Exploring Asian Societies Together (EAST) will host members from Liberty in North Korea (LiNK), an organization that strives to spread awareness about the crisis in North Korea, on Friday, Feb. 25 in history instructor John Langdon’s room, C220.
At lunch, representatives from LiNK’s headquarters in Torrance, California, will speak, show video clips about North Korean refugees, hold a question and answer session and sell merchandise to raise money for their cause.
All proceeds will go towards helping refugees of North Korea. EAST also plans to send LiNK the money they make at EAST Feast on Feb. 28, a lunch featuring a variety of East Asian food, snacks and drinks for sale.
Since 1948, North Korea has functioned as an isolated and impoverished communist nation under the dictatorial leadership of first Kim Il-sung and now his son, the 70 year-old Kim Jong-il.
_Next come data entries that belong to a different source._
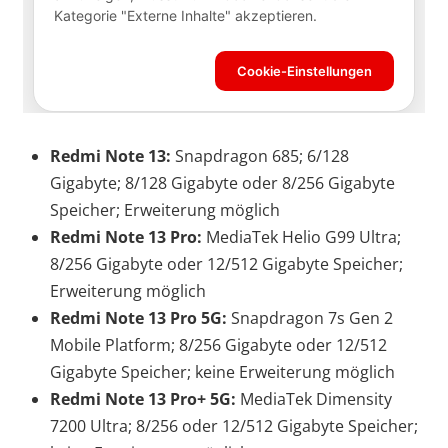
Redmi Note 13:
Snapdragon 685; 6/128
Gigabyte; 8/128 Gigabyte oder 8/256 Gigabyte
Speicher; Erweiterung möglich
Redmi Note 13 Pro:
MediaTek Helio G99 Ultra;
8/256 Gigabyte oder 12/512 Gigabyte Speicher;
Erweiterung möglich
Redmi Note 13 Pro 5G:
Snapdragon 7s Gen 2
Mobile Platform; 8/256 Gigabyte oder 12/512
Gigabyte Speicher; keine Erweiterung möglich
Redmi Note 13 Pro+ 5G:
MediaTek Dimensity
7200 Ultra; 8/256 oder 12/512 Gigabyte Speicher;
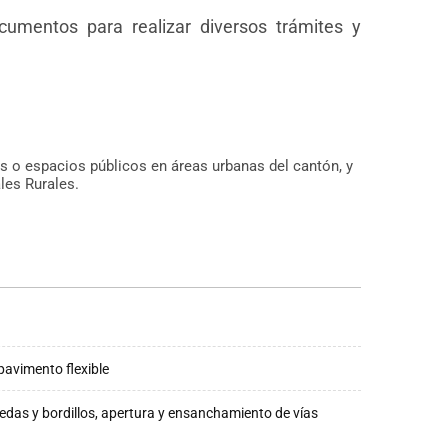
cumentos para realizar diversos trámites y
s o espacios públicos en áreas urbanas del cantón, y
les Rurales.
avimento flexible
das y bordillos, apertura y ensanchamiento de vías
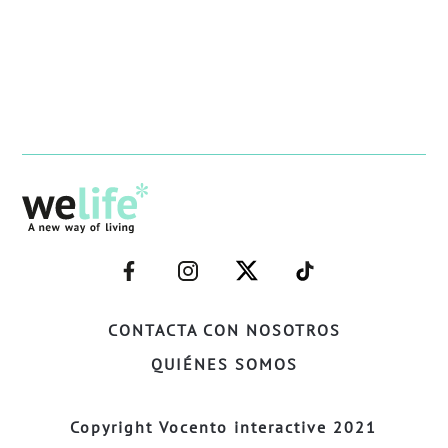
–
–
–
–
FACEBOOK–
INSTAGRAM–
TWITTER–
WELIFE–
CONTACTA CON NOSOTROS
QUIÉNES SOMOS
Copyright Vocento interactive 2021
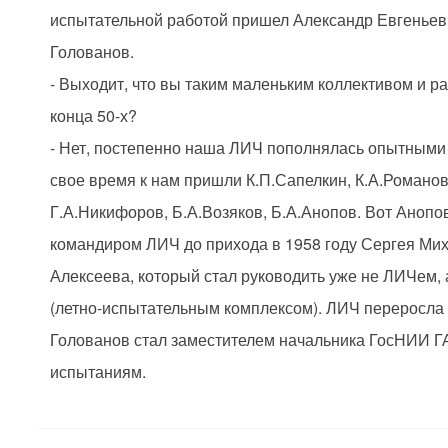
испытательной работой пришел Александр Евгеньев
Голованов.
- Выходит, что вы таким маленьким коллективом и р
конца 50-х?
- Нет, постепенно наша ЛИЧ пополнялась опытными 
свое время к нам пришли К.П.Сапелкин, К.А.Романов
Г.А.Никифоров, Б.А.Возяков, Б.А.Анопов. Вот Анопов
командиром ЛИЧ до прихода в 1958 году Сергея Ми
Алексеева, который стал руководить уже не ЛИЧем,
(летно-испытательным комплексом). ЛИЧ переросла 
Голованов стал заместителем начальника ГосНИИ Г
испытаниям.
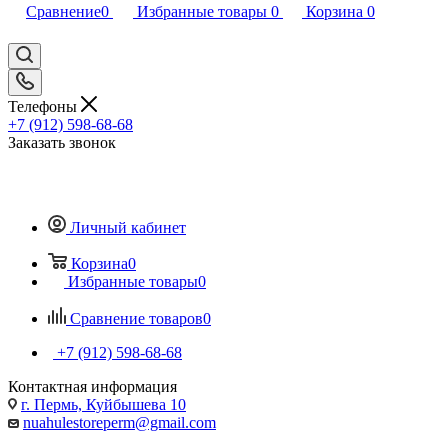
Сравнение
0
Избранные товары
0
Корзина
0
Телефоны
+7 (912) 598-68-68
Заказать звонок
Личный кабинет
Корзина
0
Избранные товары
0
Сравнение товаров
0
+7 (912) 598-68-68
Контактная информация
г. Пермь, Куйбышева 10
nuahulestoreperm@gmail.com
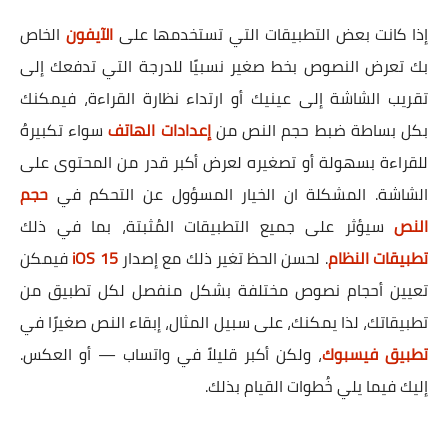
إذا كانت بعض التطبيقات التي تستخدمها على
الآيفون
الخاص
بك تعرض النصوص بخط صغير نسبيًا للدرجة التي تدفعك إلى
تقريب الشاشة إلى عينيك أو ارتداء نظارة القراءة، فيمكنك
بكل بساطة ضبط حجم النص من
إعدادات الهاتف
سواء تكبيرهُ
للقراءة بسهولة أو تصغيره لعرض أكبر قدر من المحتوى على
الشاشة. المشكلة ان الخيار المسؤول عن التحكم في
حجم
النص
سيؤثر على جميع التطبيقات المُثبتة، بما في ذلك
تطبيقات النظام
. لحسن الحظ تغير ذلك مع إصدار
iOS 15
فيمكن
تعيين أحجام نصوص مختلفة بشكل منفصل لكل تطبيق من
تطبيقاتك، لذا يمكنك، على سبيل المثال، إبقاء النص صغيرًا في
تطبيق فيسبوك
، ولكن أكبر قليلاً في واتساب — أو العكس.
إليك فيما يلي خُطوات القيام بذلك.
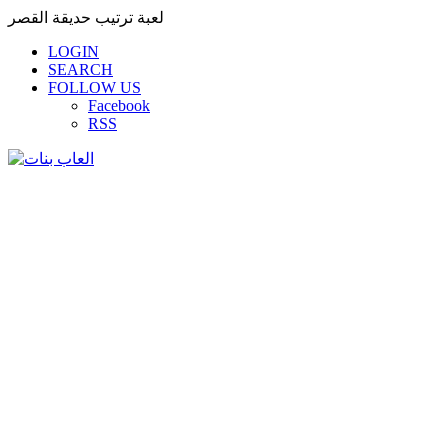
لعبة ترتيب حديقة القصر
LOGIN
SEARCH
FOLLOW US
Facebook
RSS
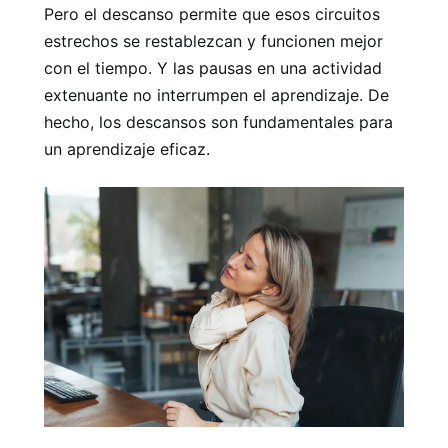
Pero el descanso permite que esos circuitos
estrechos se restablezcan y funcionen mejor
con el tiempo. Y las pausas en una actividad
extenuante no interrumpen el aprendizaje. De
hecho, los descansos son fundamentales para
un aprendizaje eficaz.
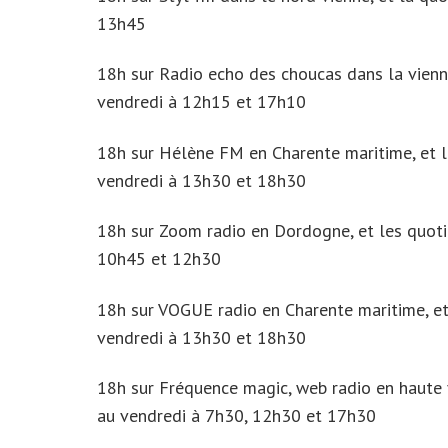
13h45
18h sur Radio echo des choucas dans la vienne
vendredi à 12h15 et 17h10
18h sur Hélène FM en Charente maritime, et le
vendredi à 13h30 et 18h30
18h sur Zoom radio en Dordogne, et les quotid
10h45 et 12h30
18h sur VOGUE radio en Charente maritime, et 
vendredi à 13h30 et 18h30
18h sur Fréquence magic, web radio en haute v
au vendredi à 7h30, 12h30 et 17h30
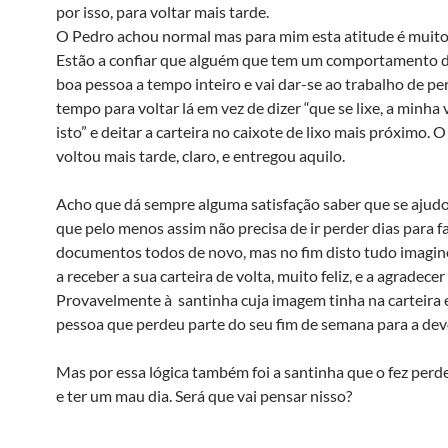
por isso, para voltar mais tarde.
O Pedro achou normal mas para mim esta atitude é muito
Estão a confiar que alguém que tem um comportamento d
boa pessoa a tempo inteiro e vai dar-se ao trabalho de pe
tempo para voltar lá em vez de dizer “que se lixe, a minha 
isto” e deitar a carteira no caixote de lixo mais próximo. 
voltou mais tarde, claro, e entregou aquilo.
Acho que dá sempre alguma satisfação saber que se ajud
que pelo menos assim não precisa de ir perder dias para f
documentos todos de novo, mas no fim disto tudo imag
a receber a sua carteira de volta, muito feliz, e a agradece
Provavelmente à santinha cuja imagem tinha na carteira 
pessoa que perdeu parte do seu fim de semana para a dev
Mas por essa lógica também foi a santinha que o fez perde
e ter um mau dia. Será que vai pensar nisso?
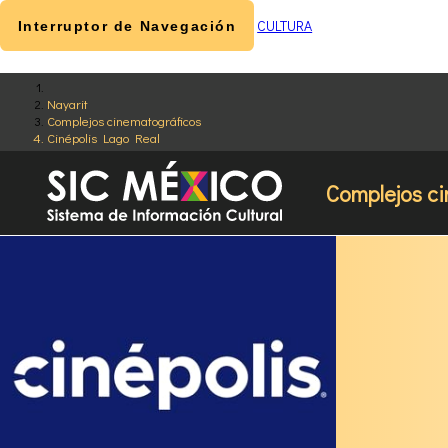
CULTURA
Interruptor de Navegación
Nayarit
Complejos cinematográficos
Cinépolis Lago Real
Complejos c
Millions of people in North Korea have died of starvation, been imprisoned in labor camps and fled in the hopes of finding food, money, protection and freedom.
Annie Cho ’12, EAST co-president, said that this year club members were very interested in LiNK. According to the LiNK website, the organization supports “a movement of activists empowered by the stories of refugees and motivated by the urgency of the issue.”
“We want to bring attention to the North Korean crisis as a whole,” EAST co-president Nicole Lim ’12 said. “We hope to raise awareness about the harsh lives of refugees even once they are out of North Korea.”
Lim said that EAST members believe this organization fights for a worthwhile cause and deserves their support. In light of their decision, Lim contacted LiNK’s West Coast Regional Manager, Brenda Abeli, and asked if LiNK would want to come and give a presentation at Marlborough.
Along with wanting to educate people on the conflict going on in North Korea, Cho said she also has a personal connection to Korea. Her entire extended family lives in South Korea, and her mother was there in November when the North issued its most violent attack on the South in decades.
“I was really worried and called them immediately after it showed up on the news, but my parents and my grandparents weren’t worried at all,” Cho said. “They were mourning for those who lost their lives in the attack and they were surprised, but they didn’t think it was a huge threat. For me, it was really scary, but for my grandparents and my parents I think they were kind of used to it and North Korea misbehaving.”
EAST’s ultimate goal is to raise $2,500 through EAST Feast and the merchandise sold on Feb. 25.
To support EAST and its efforts and to learn a little more about the conflict going on in North Korea, go to C220 on Feb. 25 to see LiNK’s presentation and buy food from EAST Feast on Feb. 28.